1. He measured. That's the most important thing of all. If you don't measure, you don't know whether the code you want to make faster is actually worth spending your time on, and you don't know whether the time you spent to make it faster is actually making it faster, so it's just a waste of time. So A says "I write the code this way because it runs faster". B says "I checked, it doesn't".
2. He looked at the assembler code. _If_ you go down to that level, then writing unreadable code in the hope that it runs faster, without actually checking, is again just a waste of time. He looked at the code, and there was no benefit from writing a loop that was harder to understand. Actually, that loop performed two branches, which are most likely to hurt performance. So A says "I write the code this way because the assembler code is better". B says "I checked, it isn't".
Micro-optimisations on that level rarely ever pay. Here's what might pay: Use vectors.
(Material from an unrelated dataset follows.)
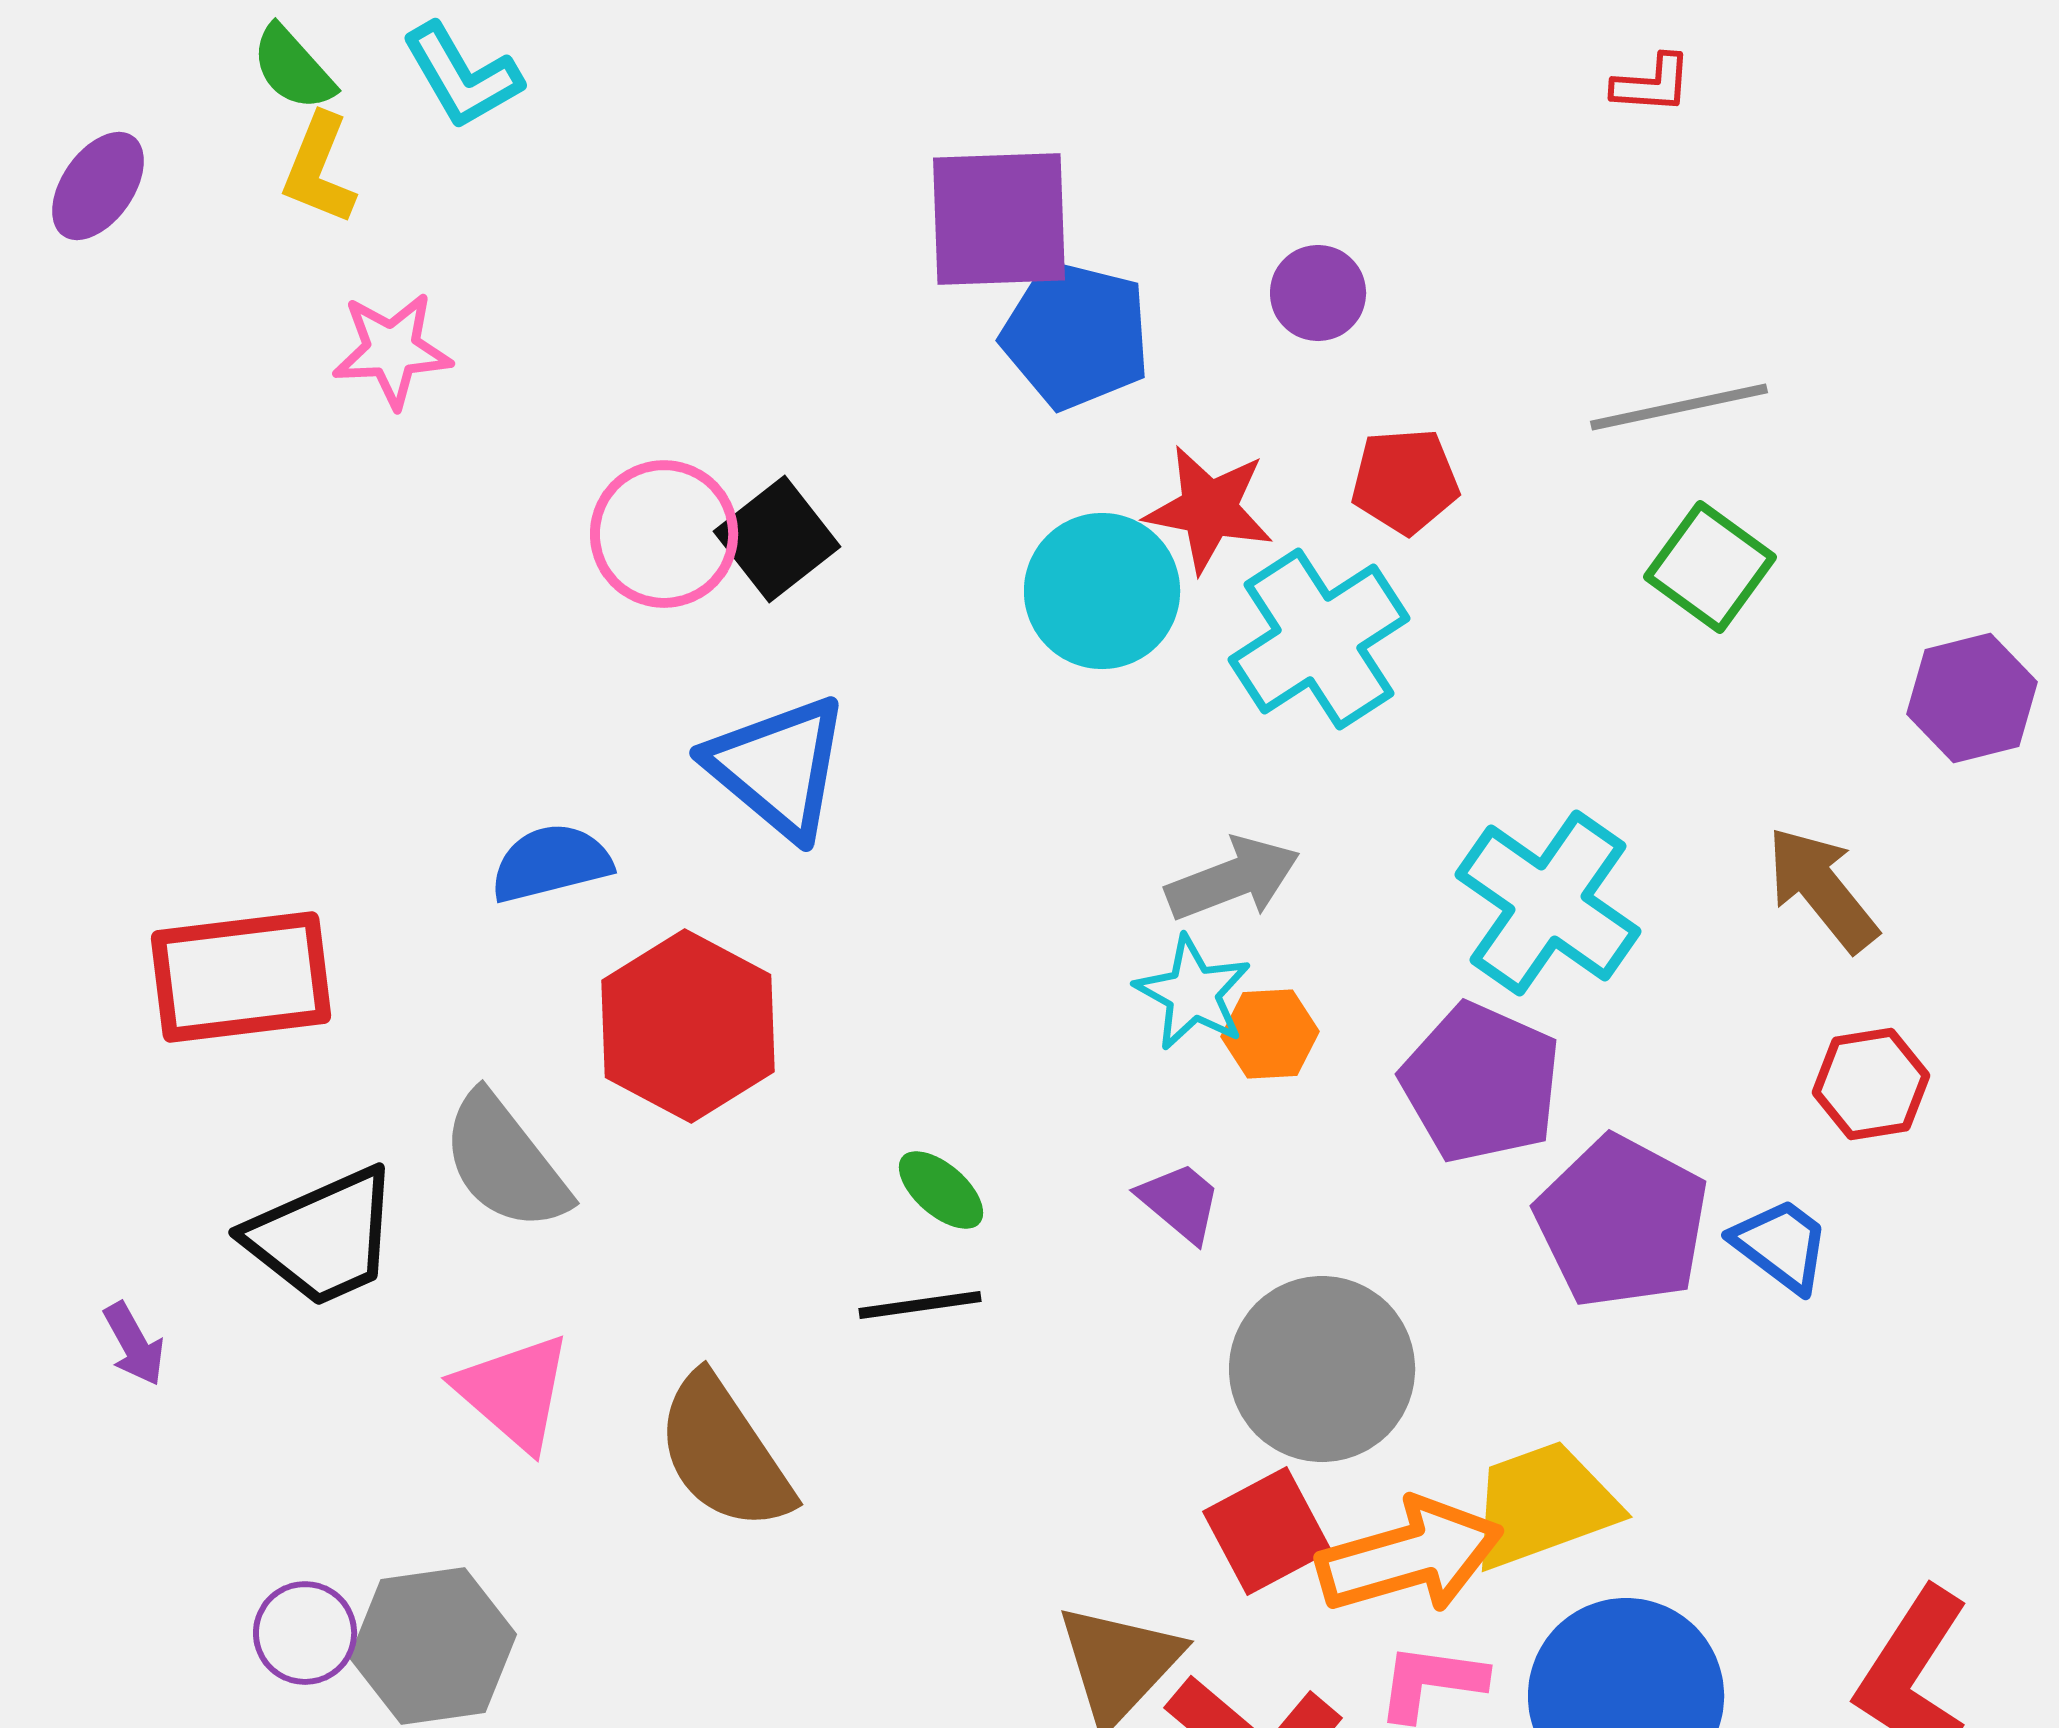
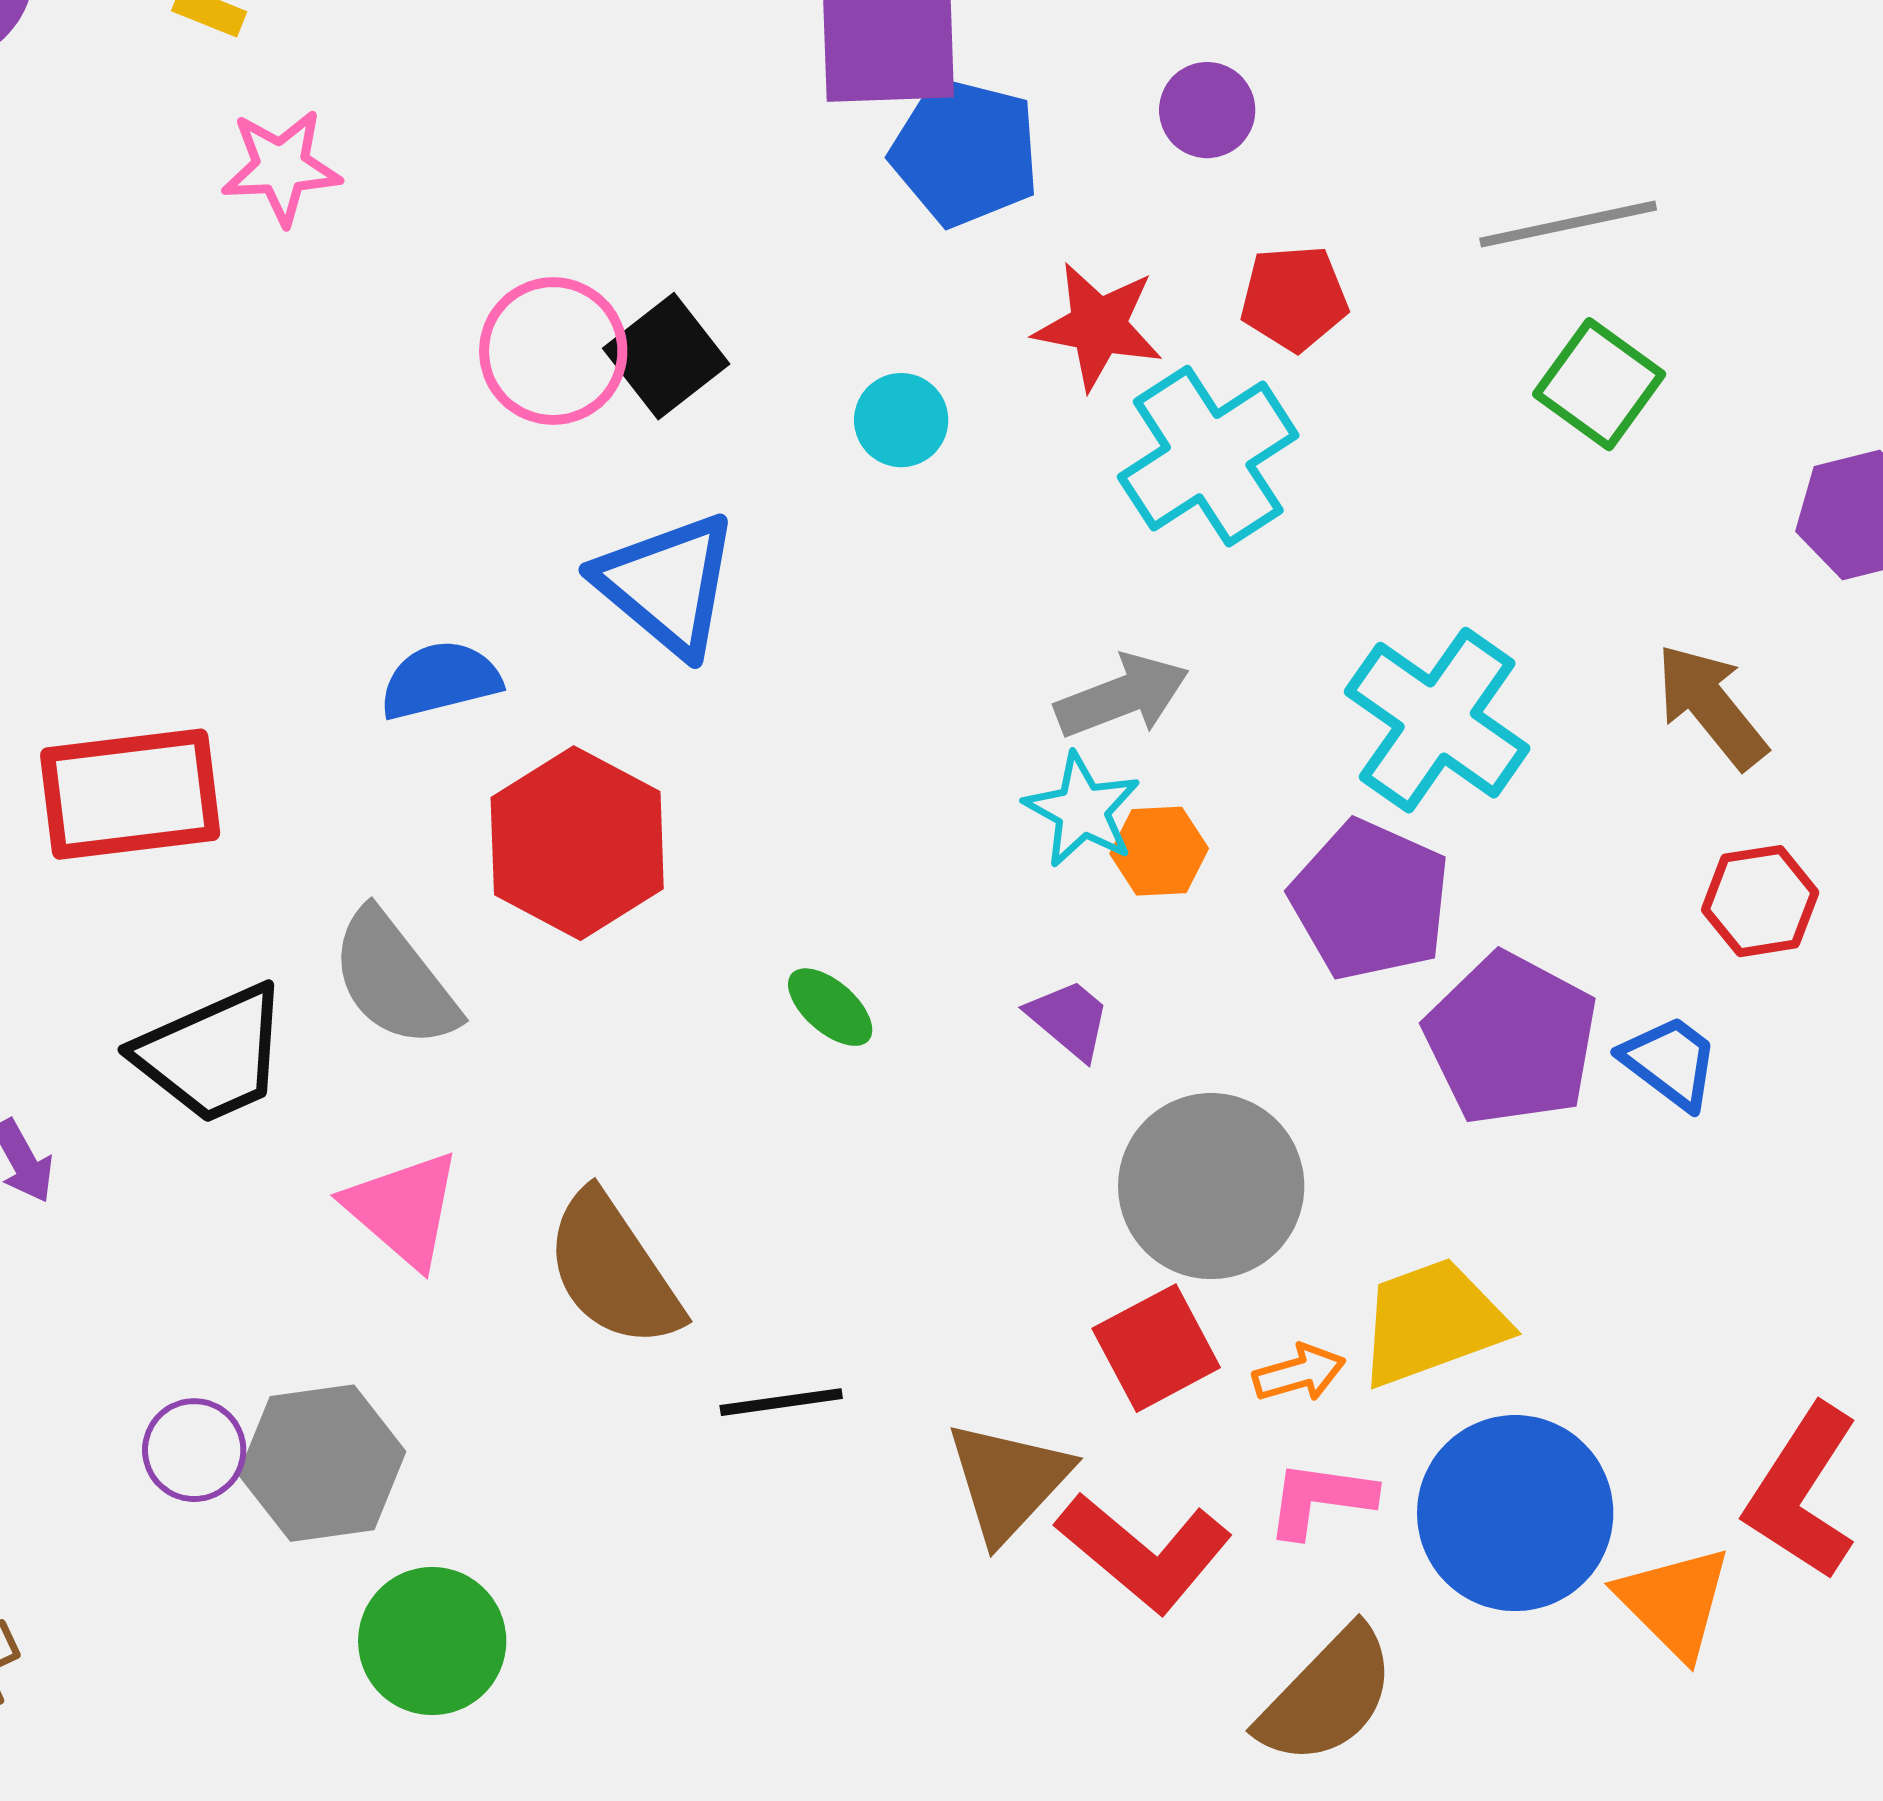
cyan circle: (1102, 591) -> (901, 420), moved, size x0.6
black line: (920, 1305) -> (781, 1402), moved
orange arrow: (1410, 1556) -> (1299, 1373), size x0.5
typedef unsigned char vec_uint8 __attribute__((__vector_size__(16)));
typedef int vec_int32 __attribute__((__vector_size__(16)));
typedef float vec_float __attribute__((__vector_size__(16)));
This declares types that are vectors of 16 bytes, 4 ints, or 4 floats. Both MacOS X and iOS compilers fully support these types, so you can do up to 16 operations in a single instruction. That can give you a huge factor in speed.
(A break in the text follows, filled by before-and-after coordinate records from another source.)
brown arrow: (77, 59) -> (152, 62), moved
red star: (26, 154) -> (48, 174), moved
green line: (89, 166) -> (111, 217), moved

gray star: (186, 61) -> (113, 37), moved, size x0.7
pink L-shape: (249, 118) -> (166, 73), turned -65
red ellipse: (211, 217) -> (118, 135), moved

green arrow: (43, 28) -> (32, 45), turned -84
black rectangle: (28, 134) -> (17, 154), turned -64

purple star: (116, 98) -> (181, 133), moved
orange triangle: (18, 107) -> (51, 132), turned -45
Use multiple threads with GCD. No problem running 8 threads on a 15" MBP, or two threads on an iPhone. 2 to 8 times less time without problems.
Make sure that you know about your caches. When you have lots of data, do all the work on a subset that fits into cache, then another subset that fits into cache, and so on. This can make a _huge_ difference.
All these things operate on a much higher level, and that's where the money is.